|
Version: 2.0
Template Description: Template for EST DataTemplate for EST Data
Mappings for this template
Sections available in this template
| Section Name | Description | Conditions |
| Source | Information on the source of the dataset, the species it concerns and the name and version of the dataset | Mandatory
|
| Experiment | General experiment data | Mandatory
|
| Quality Assessment | Information about the quality measures used | Mandatory
|
| Conditions | Experimental conditions | Mandatory
|
| Summary | Description of the library containing the ESTs identified in the experiment. | Mandatory
|
| ESTs | Information on individual ESTs. | Optional Multiple sheets allowed
|
| Sequence Data | Information regarding the nucleotide sequences of the ESTs. | Optional Multiple sheets allowed
|
| Samples | Information about samples used in the experiment | Mandatory Multiple sheets allowed
|
| Institutions | List of institute codes used in passport data sections and their corresponding decoded name and addresses. | Optional
|
Source
Section Description: Information on the source of the dataset, the species it concerns and the name and version of the dataset
see section: source in GCPDataSubmissionTemplate2.0
for the following fields
institute, principalInvestigator, projectCode, projectName, emailContact, species, ploidy, datasetName, version, creationDate, remark
Experiment
Section Description: General experiment data
see section: experiment in GCPGenotypingTemplate2.0
for the following fields
operationalTaxonomicUnit, purposeOfStudy, missingData, remark
Quality Assessment
Section Description: Information about the quality measures used
see section: qualityAssessment in GCPDataSubmissionTemplate2.0
for the following fields
qualityMeasure, standard, control, errorEstimator
Conditions
Section Description: Experimental conditions
see section: conditions in GCPGenotypingTemplate2.0
for the following fields
samplingStrategy, controlGenotypes, rnaExtraction, cDnaSynthesis, libraryConstruction, sequencingMethod, reference
| Field Name | Description | Conditions |
| RNA Extraction | A description of the RNA extraction method or reference to published method. | Mandatory
|
| cDNA Synthesis | A description of the protocol for cDNA synthesis or reference to published method. | Mandatory
|
| Library Construction | A description of the method used for cDNA library construction or reference to published method. | Mandatory
|
| Sequencing Method | A description of the method used for sequencing of the cDNA library or reference to published method. | Mandatory
|
Summary
Section Description: Description of the library containing the ESTs identified in the experiment.

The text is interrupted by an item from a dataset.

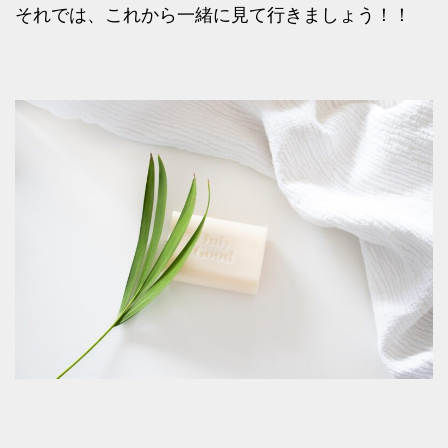
それでは、これから一緒に見て行きましょう！！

| Field Name | Description | Conditions |
| Library Name | The used-defined name of the library. | Mandatory
|
| Data Source | Name of database where the ESTs were submitted.
Example: NCBI GenBank | Mandatory
|
| GeneBank Accession Numbers | Accession numbers of the EST sequences in the database.
Example: AB123456;AF000987 | Mandatory
|
| Number of ESTs | Total number of ESTs in the library. | Mandatory
|
| Creation Date in Database | Date library was created in the database. | Mandatory
|
| Species | Taxonomic or common name of species analyzed. If data is from several species, please separate multiple entries separate each species name with a semi-colon. | Mandatory
|
| Tissue Type | Tissue type and organ source.
Example: root | Mandatory
|
| Cell Type | Cell type and name of cell line, if applicable. | Optional
|
| Developmental Stage | Developmental stage of organism during sampling.
Example: juvenile | Mandatory
|
| Laboratory Host | Laboratory host of library. | Optional
|
| Vector | Name and type of vector used to construct library. | Mandatory
|
| Restriction Enzyme 1 | Restriction enzyme at site 1 of vector. | Optional
|
| Restriction Enzyme 2 | Restriction enzyme at site 2 of vector. | Optional
|
| Protocol Description | Description of library preparation methods. | Mandatory
|
| Reference | One or more references to articles in which the genotyping procedures are published. Please place each reference on a separate row in the same column. | Optional
|
ESTs
Section Description: Information on individual ESTs.
see section: markers in GCPMappingTemplate2.0
for the following fields
estID, sampleID, geneBankAccessionNumber, contig, cluster, length, sequenceIDs, numberOfSsr, ssrDetected, forwardPrimer, reversePrimer, annealingTm, productLength, references
| Field Name | Description | Conditions |
| EST ID | A unique identifier of the EST. The EST ID will be unique for a specific laboratory but is not a universal identifier. It must relate to an EST ID in the list of individual ESTs. | Mandatory Unique
|
| Sample ID | A unique identifier of a DNA sample, which can be a sample in a well on a gel or a LIMS entry, or even a unique ID created specifically for this dataset. The SampleID is specific to a lab and is not a universal identifier. If the accession data is provide it must relate to SampleID in the accession sheet or file. | Mandatory Unique
|
| GeneBank Accession Number | Accession number of the EST sequence in the database.
Example: AB123456 | Mandatory
|
| Contig | Identifier of the contig.
Example: Contig1 | Optional
|
| Length | Number of base pairs in the EST. | Optional
|
| Cluster | Identifier for the cluster. | Optional
|
| Sequence IDs | List of sequences in the cluster. | Optional
|
| Number of SSR | Number of SSRs in the EST. | Optional
|
| SSR Detected | List of tandem repeats in the cluster. | Mandatory
|
| Product Length | Number of base pairs in the PCR product of the primer pair. | Mandatory
|
Sequence Data
Section Description: Information regarding the nucleotide sequences of the ESTs.
| Field Name | Description | Conditions |
| Sequence ID | Unique identifier of the sequence. | Mandatory
|
| GeneBank Accession Number | Accession number of the sequence in the database.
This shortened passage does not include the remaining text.